** Opening GIVEN DATA block **
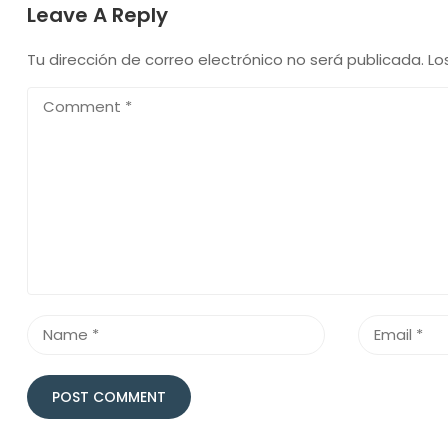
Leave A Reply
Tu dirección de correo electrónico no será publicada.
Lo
** Closing GIVEN DATA block **
** Opening GIVEN DATA block **
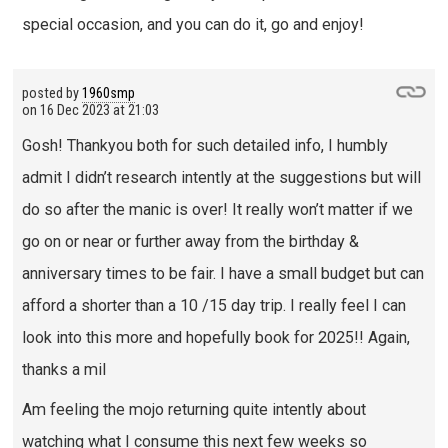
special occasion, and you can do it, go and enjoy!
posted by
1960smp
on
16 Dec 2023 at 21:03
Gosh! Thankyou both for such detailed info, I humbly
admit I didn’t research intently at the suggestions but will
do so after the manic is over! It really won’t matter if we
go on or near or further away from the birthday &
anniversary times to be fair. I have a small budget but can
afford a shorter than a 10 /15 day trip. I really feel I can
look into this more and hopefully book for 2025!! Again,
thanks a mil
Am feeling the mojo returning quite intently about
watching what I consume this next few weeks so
** Closing GIVEN DATA block **
AIM OF THE EXERCISE —
Return only the part of the records above that opens with the line containing "go on or near" and closes with the line containing "watching what I", ends included.

EXERCISE SOLUTION —
go on or near or further away from the birthday &
anniversary times to be fair. I have a small budget but can
afford a shorter than a 10 /15 day trip. I really feel I can
look into this more and hopefully book for 2025!! Again,
thanks a mil
Am feeling the mojo returning quite intently about
watching what I consume this next few weeks so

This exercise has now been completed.